Directions for this task = Reproduce the entries exactly, but keep the pictures out of the copy.
[[ Task input, beginning ]]
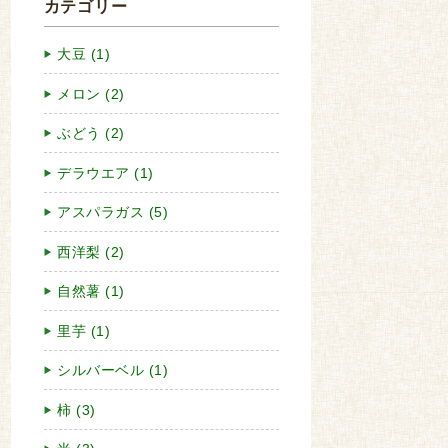
カテゴリー
大豆 (1)
メロン (2)
ぶどう (2)
デラウエア (1)
アスパラガス (5)
西洋梨 (2)
自然薯 (1)
里芋 (1)
シルバーベル (1)
柿 (3)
[[ Task input, end ]]
Solution below =
カテゴリー
大豆 (1)
メロン (2)
ぶどう (2)
デラウエア (1)
アスパラガス (5)
西洋梨 (2)
自然薯 (1)
里芋 (1)
シルバーベル (1)
柿 (3)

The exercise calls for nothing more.